Friday, May 3, 2019 at 7 PM
Tickets available at the door are $10 general, $5 for students and elders.
As part of its continuing original research series on pre-Stonewall era LGBTQ individuals who lived in the Pioneer Valley of western Massachusetts, the Sexual Minorities Archives (SMA) of Holyoke will present a new history talk about Dr. Amber Starbuck and Mabel Stevens of Middlefield. The two women were an out lesbian couple who ran a wellness resort called the Big House in Middlefield from the 1920s to 1960s. The history talk, Stories of Our LGBTQ Ancestors: Dr. Amber Starbuck and Mabel Stevens, will be shown to the public for the first time twice in Northampton in the coming weeks. This event at the Center for the Arts is a collaboration between the Sexual Minorities Archives and Historic Northampton. Tickets available at the door are $10 general, $5 for students and elders.
The story of Starbuck and Stevens is a compelling narrative of pre-Stonewall queer lives and queer community, of lesbians openly living in rural Massachusetts, and working women who were trailblazers as prominent community leaders in Springfield as well as Middlefield, MA. This talk is especially for those interested in LGBTQI+ history, women's and feminist history, early lesbian history in the Pioneer Valley, history of women's participation in community organizations (both women were involved in the Springfield YWCA), women's labor history in western Massachusetts, rural physicians and healthcare, gender non-conformity, and more.
The talk draws on a range of primary sources discovered and organized by the SMA -- including local news clippings, print ads and posters, Big House artifacts, Census and Ancestry.com records, and, most notably, photographs from a personal album compiled by Starbuck and Stevens, and images from the Big House photographed recently by the SMA. These sources provide the visuals for the talk.

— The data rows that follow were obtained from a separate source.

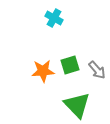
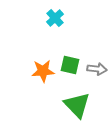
cyan cross: moved 1 px right; rotated 18 degrees clockwise
green square: rotated 30 degrees clockwise
gray arrow: moved 1 px up; rotated 42 degrees counterclockwise
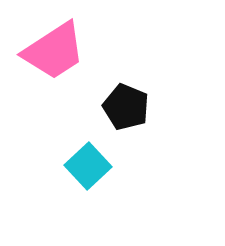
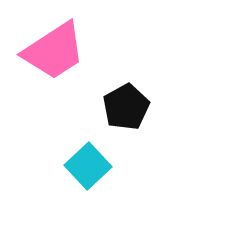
black pentagon: rotated 21 degrees clockwise
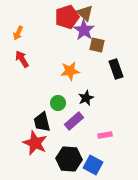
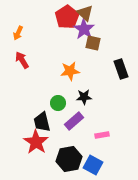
red pentagon: rotated 15 degrees counterclockwise
purple star: moved 1 px up
brown square: moved 4 px left, 2 px up
red arrow: moved 1 px down
black rectangle: moved 5 px right
black star: moved 2 px left, 1 px up; rotated 21 degrees clockwise
pink rectangle: moved 3 px left
red star: moved 1 px right, 1 px up; rotated 10 degrees clockwise
black hexagon: rotated 15 degrees counterclockwise
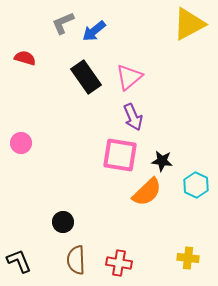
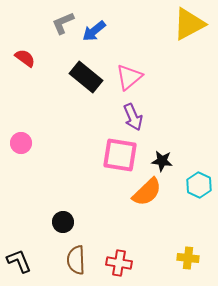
red semicircle: rotated 20 degrees clockwise
black rectangle: rotated 16 degrees counterclockwise
cyan hexagon: moved 3 px right
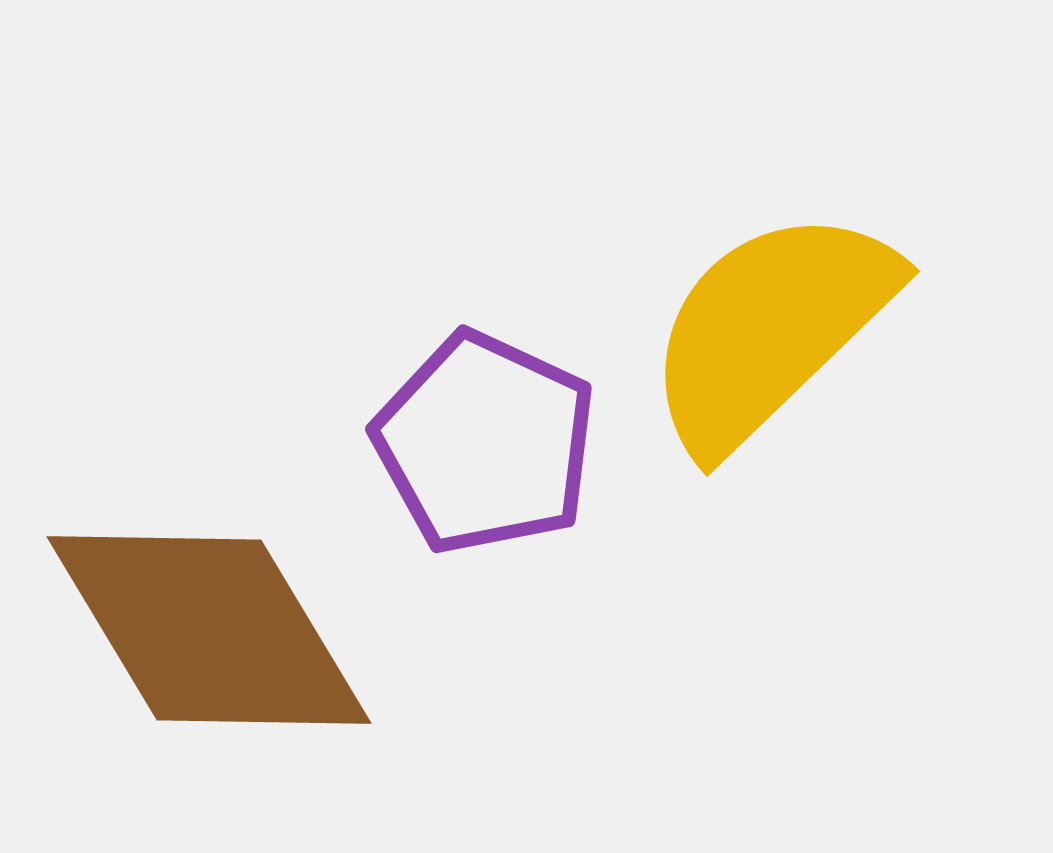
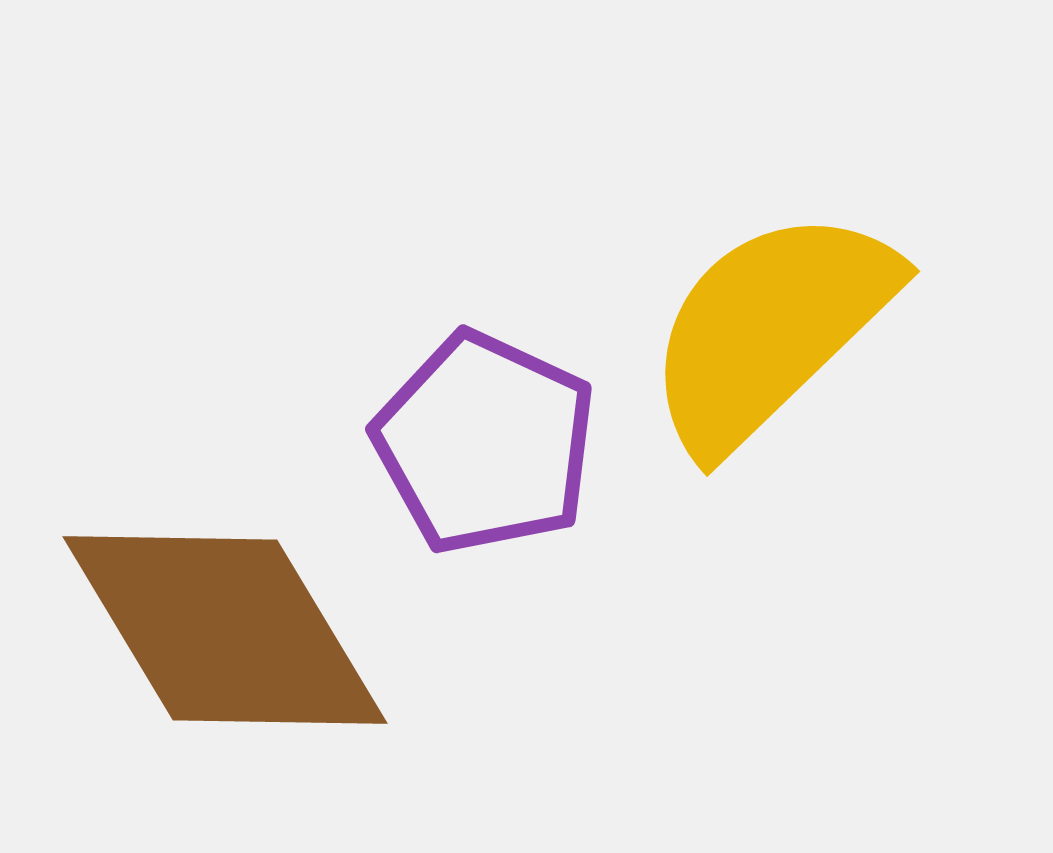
brown diamond: moved 16 px right
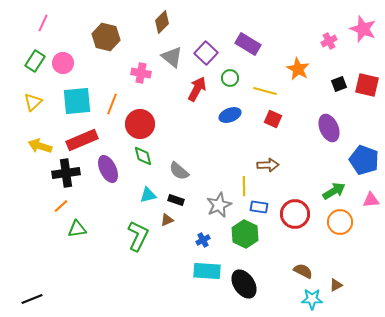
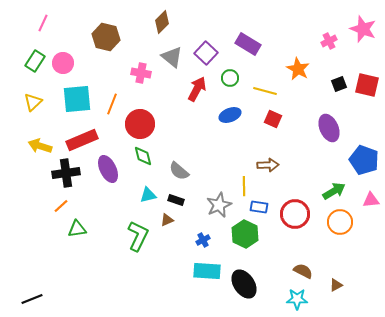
cyan square at (77, 101): moved 2 px up
cyan star at (312, 299): moved 15 px left
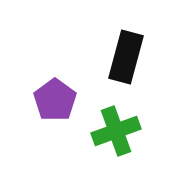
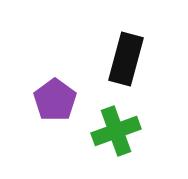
black rectangle: moved 2 px down
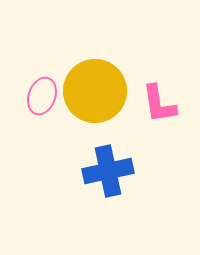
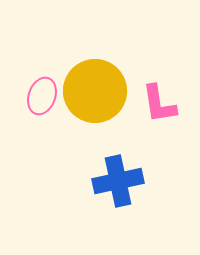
blue cross: moved 10 px right, 10 px down
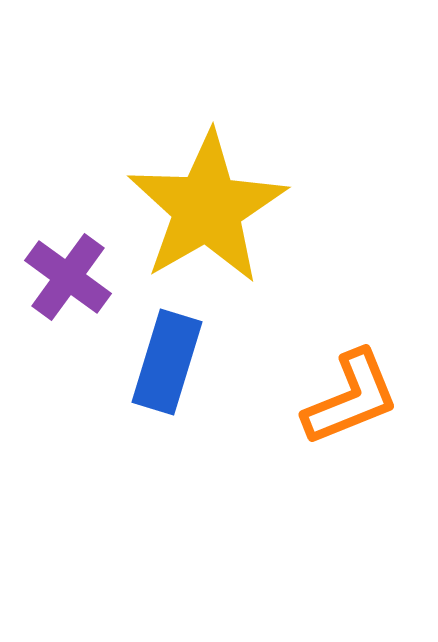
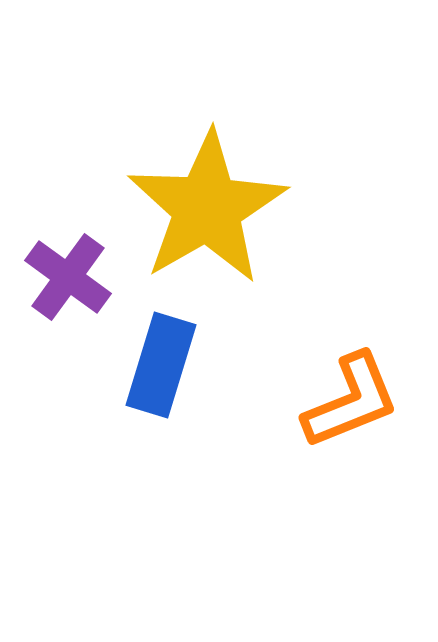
blue rectangle: moved 6 px left, 3 px down
orange L-shape: moved 3 px down
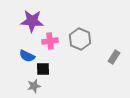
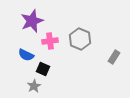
purple star: rotated 25 degrees counterclockwise
blue semicircle: moved 1 px left, 1 px up
black square: rotated 24 degrees clockwise
gray star: rotated 16 degrees counterclockwise
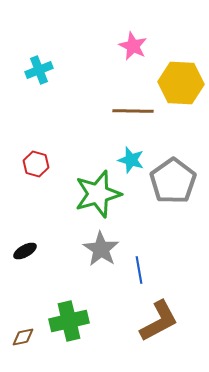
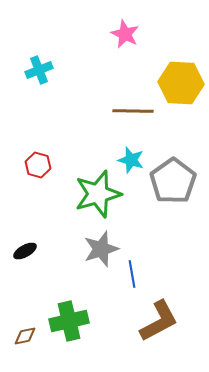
pink star: moved 8 px left, 12 px up
red hexagon: moved 2 px right, 1 px down
gray star: rotated 21 degrees clockwise
blue line: moved 7 px left, 4 px down
brown diamond: moved 2 px right, 1 px up
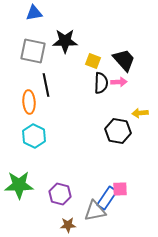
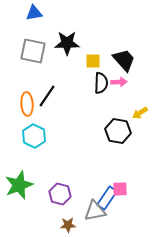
black star: moved 2 px right, 2 px down
yellow square: rotated 21 degrees counterclockwise
black line: moved 1 px right, 11 px down; rotated 45 degrees clockwise
orange ellipse: moved 2 px left, 2 px down
yellow arrow: rotated 28 degrees counterclockwise
green star: rotated 20 degrees counterclockwise
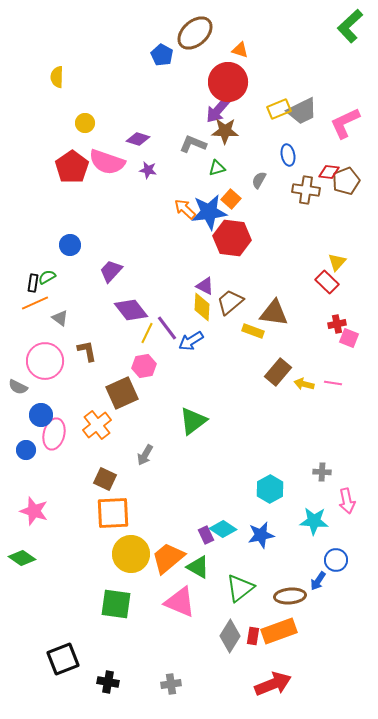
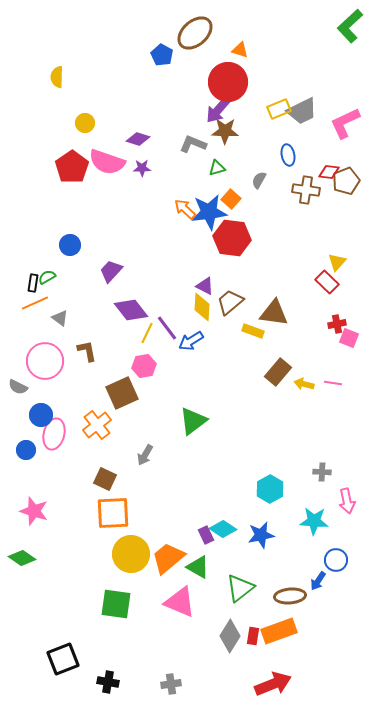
purple star at (148, 170): moved 6 px left, 2 px up; rotated 12 degrees counterclockwise
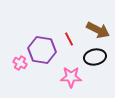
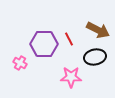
purple hexagon: moved 2 px right, 6 px up; rotated 8 degrees counterclockwise
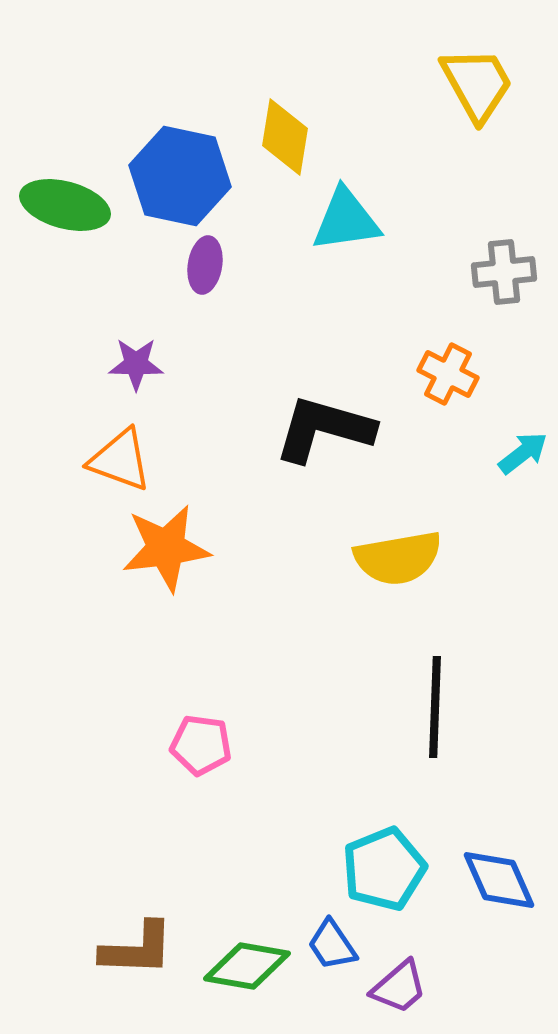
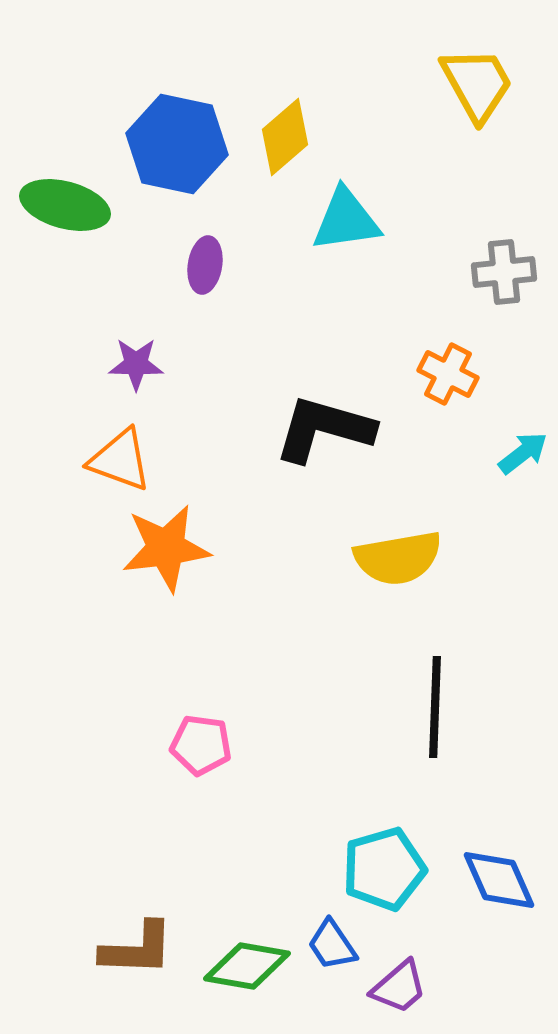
yellow diamond: rotated 40 degrees clockwise
blue hexagon: moved 3 px left, 32 px up
cyan pentagon: rotated 6 degrees clockwise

Stories of Our LGBTQ Ancestors: Dr. Amber Starbuck and Mabel Stevens teaches the community about local movers and shakers who were instrumental in forming businesses and organizations well before the start of the modern LGBTQ Movement but whose histories have been hidden – until now.
The history talk is a 90-minute PowerPoint presentation full of found images and historical facts about the two women, their work and love relationship, followed by a Question and Answer session.
For those who want to learn more about Starbuck and Stevens, the SMA will offer at the talk a PDF of an accompanying 80-page, annotated SMA original research paper that includes photos not shown in the presentation, for an additional donation of $10.
The SMA’s team of researchers, led by Curator of the SMA, Ben Power, who is the Executive Director of the Sexual Minorities Educational Foundation, spent five years conducting in-depth research and compiled it into this new history talk. Everyone is welcome to attend. Both events are wheelchair-accessible.